Soo we looked at photos of Fluffy, talked about him, sang the songs we’d made up about him, giggled about him and enjoyed him.
Last night I’d seen a cat who I wanted to get in a few weeks when we’re back from travels. Earlier my wife had said that she felt the right cat would come to us, make itself apparent. And having replied to a craigslist posting, I found out that that person who had fostered ‘Led’, an 11 month old medium-haired tabby/maine-coon who’s personality sounded perfect, was someone I knew. He had, indeed, found a way to come to us.
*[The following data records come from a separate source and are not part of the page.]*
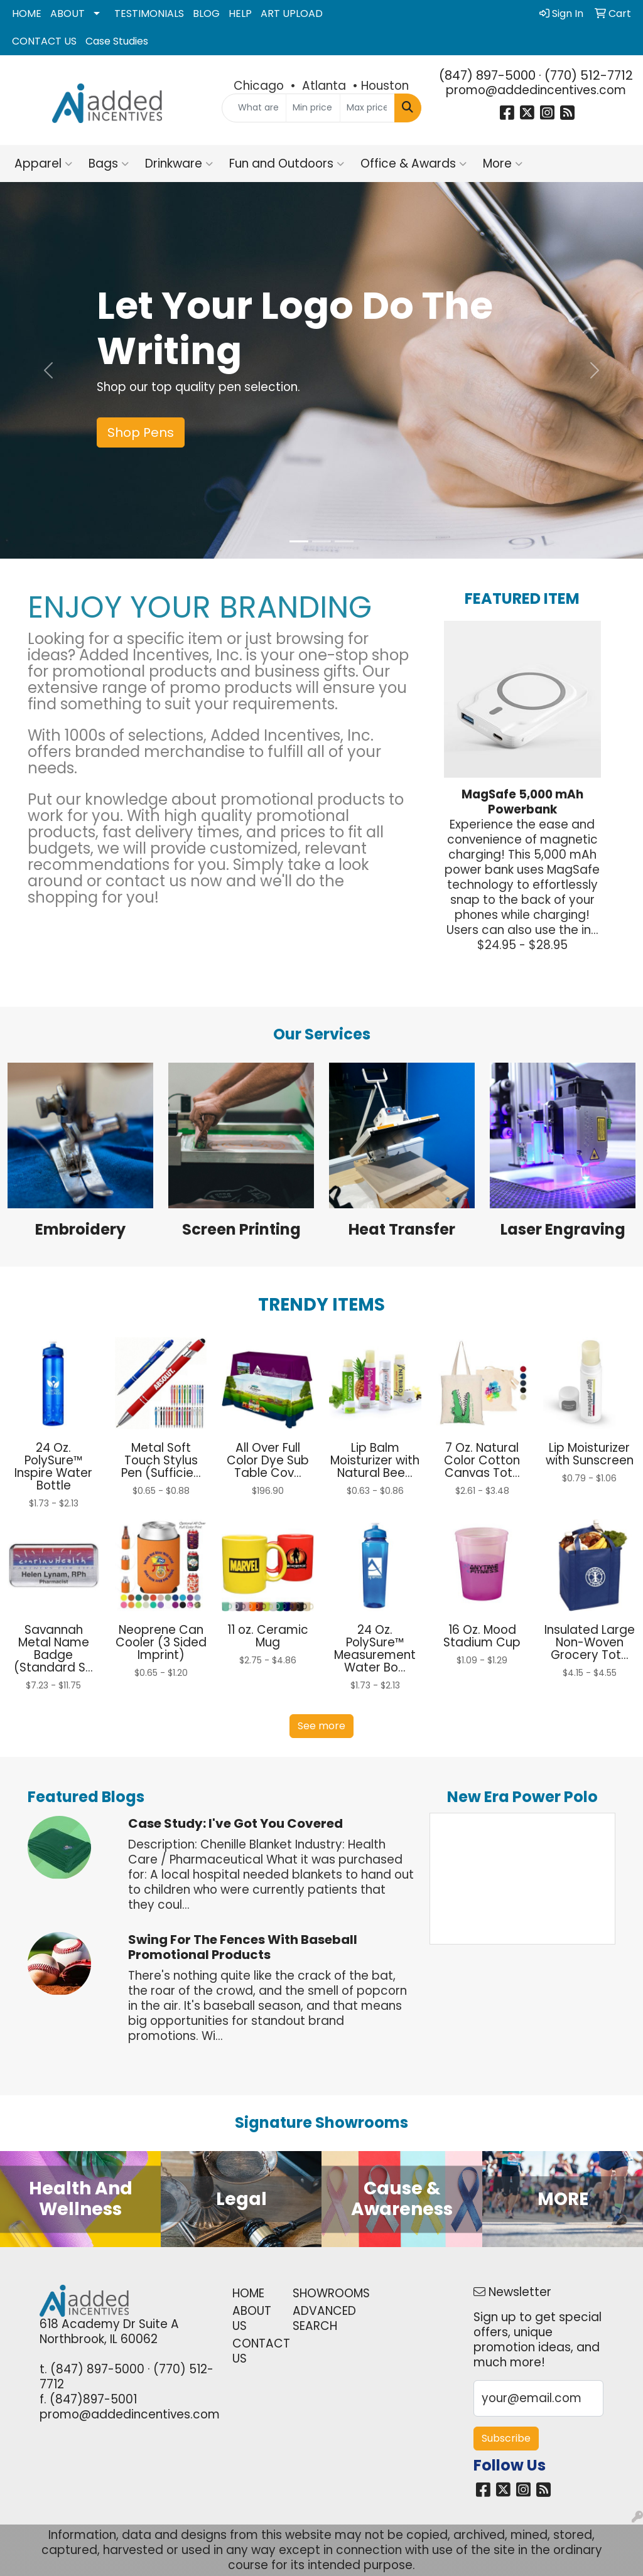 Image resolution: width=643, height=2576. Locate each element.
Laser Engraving (562, 1229)
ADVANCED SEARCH (315, 2318)
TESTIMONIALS (149, 13)
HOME (26, 13)
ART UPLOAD (292, 13)
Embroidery (80, 1229)
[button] (48, 370)
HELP (240, 13)
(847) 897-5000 (487, 75)
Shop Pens (140, 432)
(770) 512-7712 (588, 75)
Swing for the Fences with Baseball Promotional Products (242, 1947)
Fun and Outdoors (286, 163)
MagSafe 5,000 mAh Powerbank (522, 802)
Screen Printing (241, 1229)
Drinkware (179, 163)
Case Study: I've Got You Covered (235, 1823)
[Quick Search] (254, 108)
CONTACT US (44, 41)
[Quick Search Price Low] (313, 108)
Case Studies (116, 41)
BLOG (206, 13)
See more (321, 1726)
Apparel (43, 163)
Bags (109, 163)
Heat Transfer (402, 1229)
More (502, 163)
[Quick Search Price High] (367, 108)
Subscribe (506, 2438)
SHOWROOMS (315, 2293)
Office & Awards (413, 163)
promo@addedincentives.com (536, 90)
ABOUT (67, 13)
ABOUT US (251, 2318) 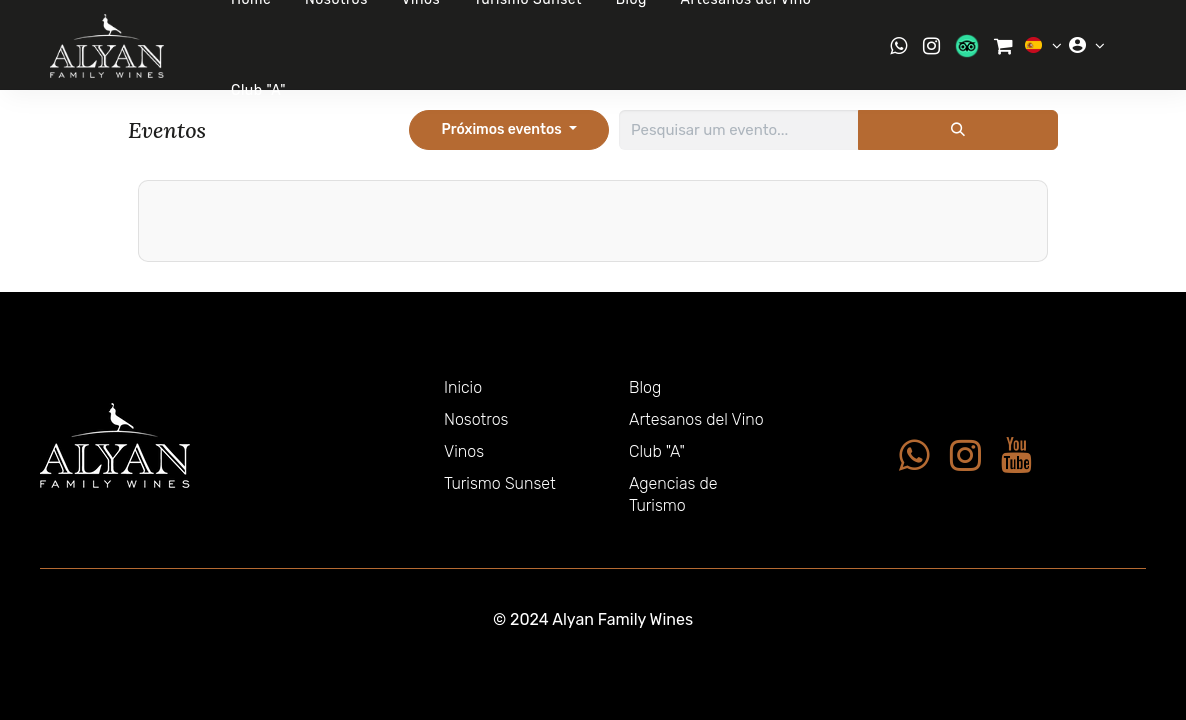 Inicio (463, 387)
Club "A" (258, 90)
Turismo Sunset (500, 483)
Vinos (464, 451)
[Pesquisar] (958, 130)
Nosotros (476, 419)
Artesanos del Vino (696, 419)
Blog (645, 387) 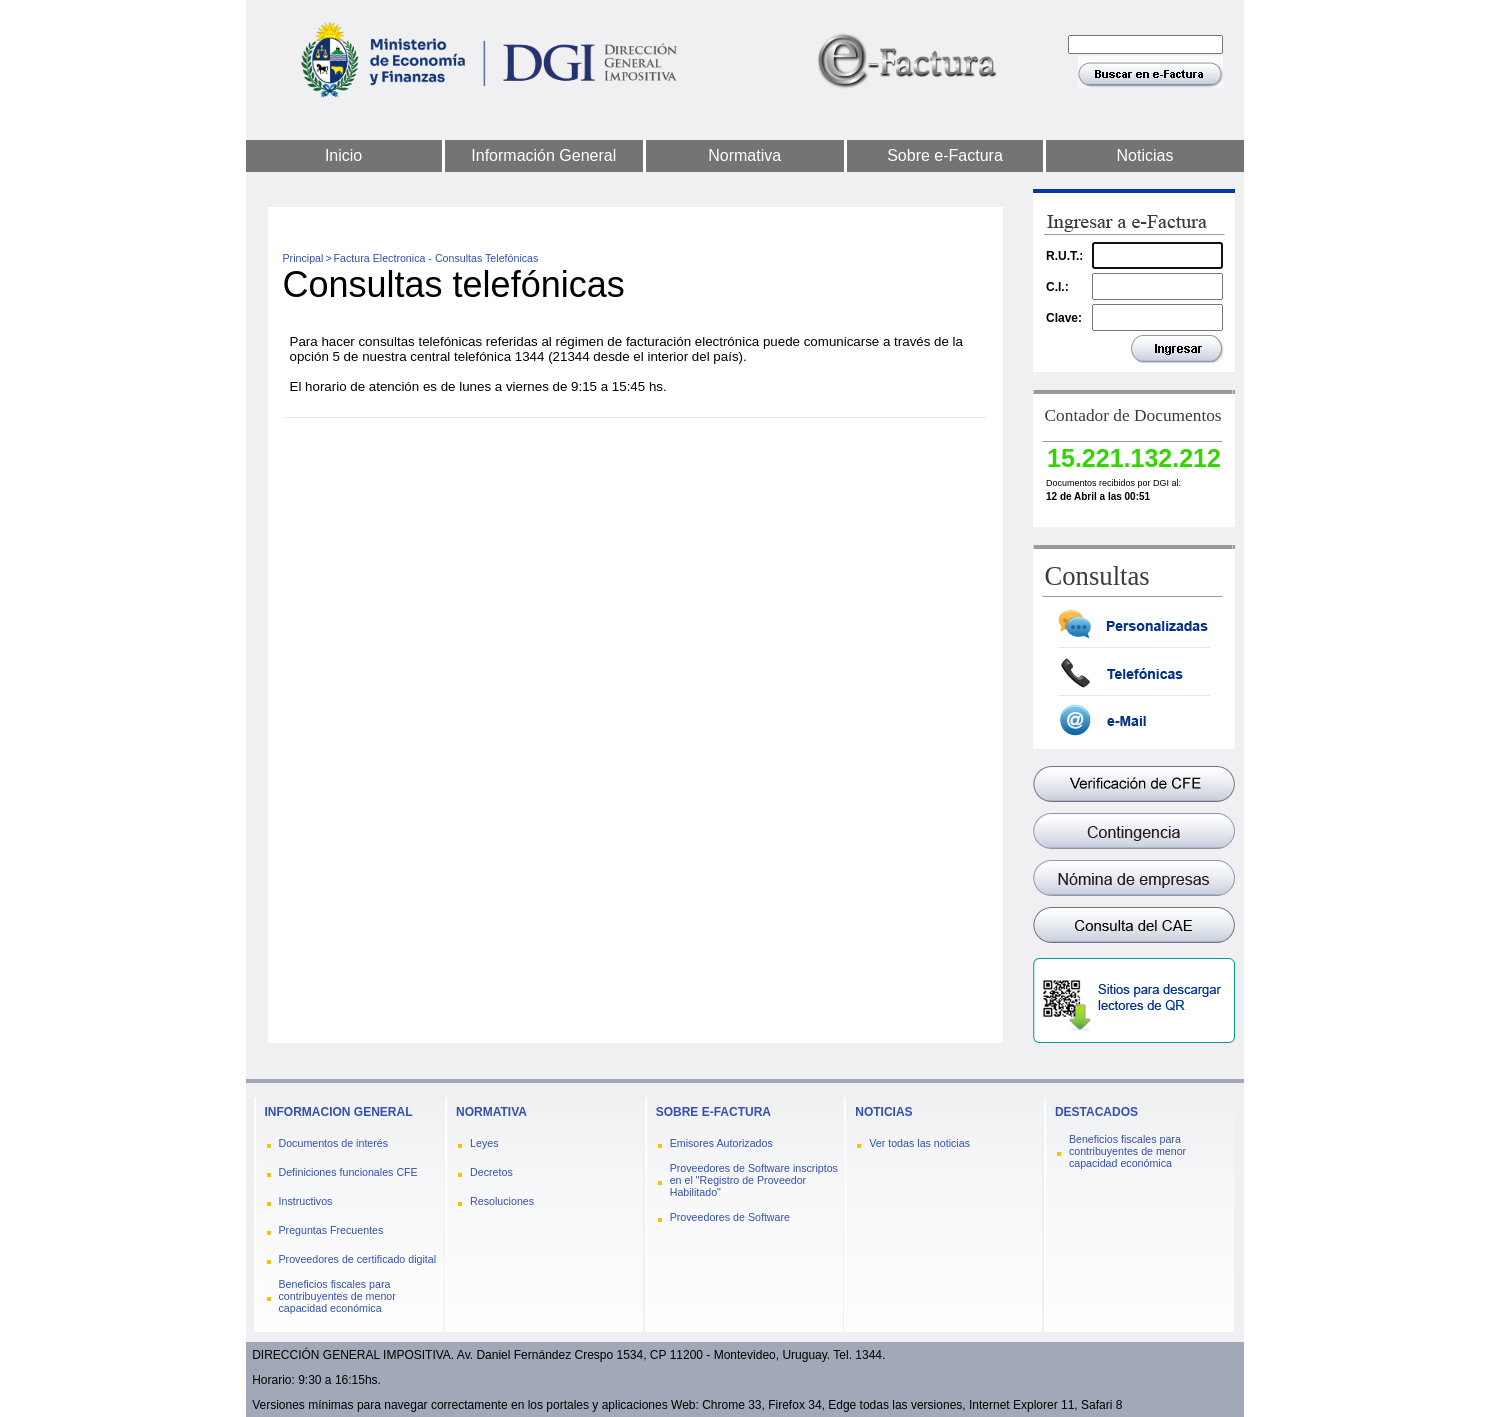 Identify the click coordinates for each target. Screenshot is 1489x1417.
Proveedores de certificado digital (358, 1259)
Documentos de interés (334, 1143)
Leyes (484, 1143)
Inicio (343, 155)
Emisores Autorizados (721, 1143)
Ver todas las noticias (919, 1143)
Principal (303, 258)
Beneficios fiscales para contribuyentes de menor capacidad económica (337, 1296)
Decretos (491, 1172)
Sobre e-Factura (945, 155)
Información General (543, 155)
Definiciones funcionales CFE (348, 1172)
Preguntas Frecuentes (331, 1230)
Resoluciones (502, 1201)
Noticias (1145, 155)
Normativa (744, 155)
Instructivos (306, 1201)
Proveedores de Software (730, 1217)
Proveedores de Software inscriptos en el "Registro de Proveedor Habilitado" (754, 1180) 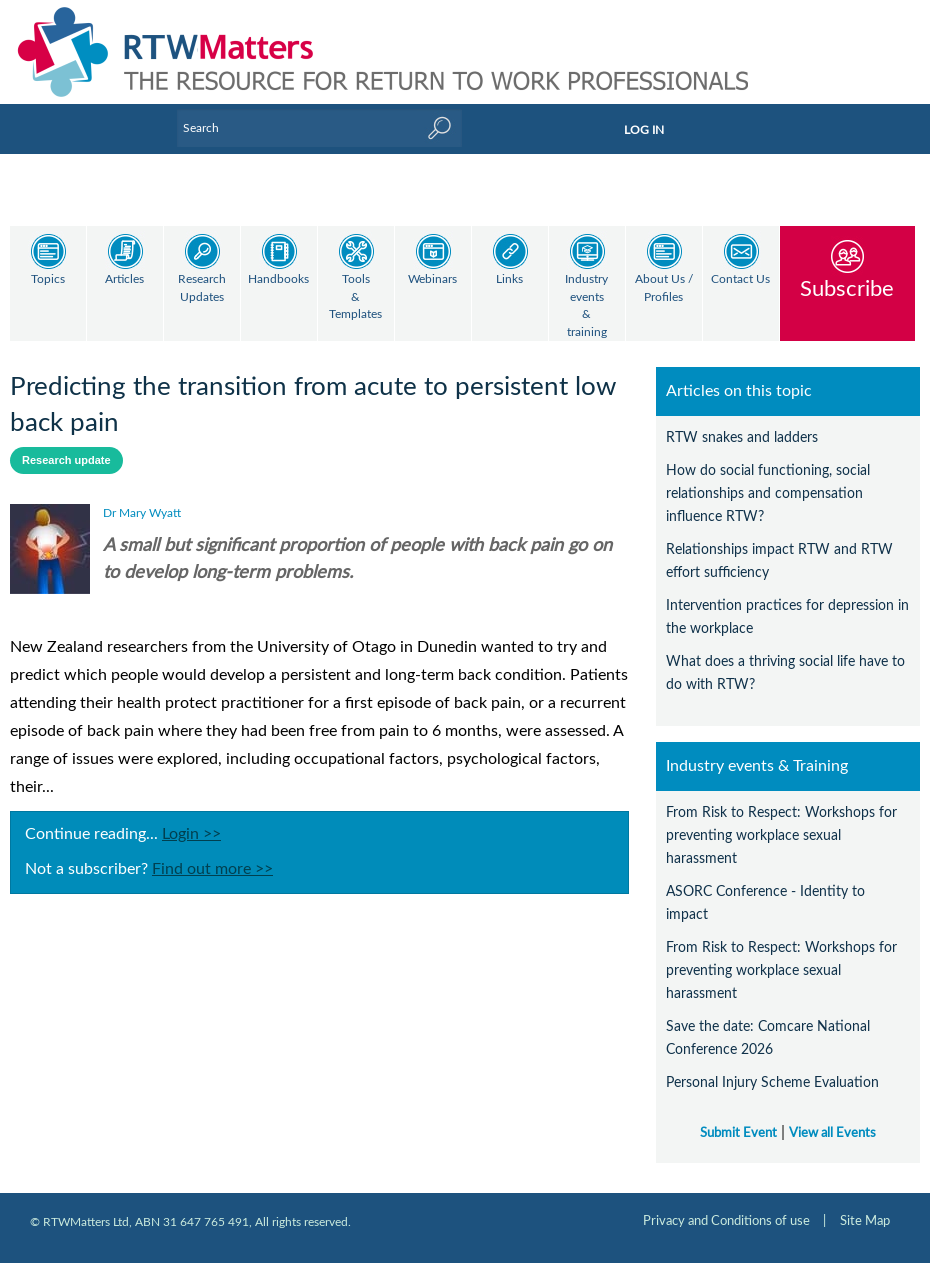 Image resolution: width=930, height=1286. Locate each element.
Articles (124, 279)
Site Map (865, 1204)
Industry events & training (586, 306)
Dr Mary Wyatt (142, 496)
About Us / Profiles (664, 288)
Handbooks (278, 279)
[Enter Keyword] (319, 128)
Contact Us (740, 279)
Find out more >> (212, 852)
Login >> (191, 817)
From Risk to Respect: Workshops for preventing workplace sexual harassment (781, 818)
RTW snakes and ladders (742, 420)
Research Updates (202, 288)
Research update (66, 443)
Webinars (432, 279)
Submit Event (738, 1116)
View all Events (832, 1116)
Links (509, 279)
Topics (48, 279)
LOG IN (644, 130)
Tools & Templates (355, 297)
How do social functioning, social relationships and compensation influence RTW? (768, 476)
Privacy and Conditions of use (726, 1204)
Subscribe (847, 288)
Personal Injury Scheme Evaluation (772, 1065)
And when we showed the pre-schooler, she squealed and declared she liked him.
“What would you call him?” my wife asked.
“I would call him BUBBLES!” she yelled, laughing long and loud as she did so.
Bubbles will be with us in late June…and Fluffy, I know, would approve…
Lovely anecdote about bleating pigs, could have tied yourself into all sorts of theological knots there.
My 3 yr old stunned us into silence the other night. All had been quiet for an hour after bedtime when all of a sudden she appeared in the living room.
“Daddy, Beegie has something to tell you.”
(Beegie is her imaginary friend)
“Ok darling, what does he say?”
“Beegie says that life doesn’t have to end.”
……………………
Still trying to figure that one out.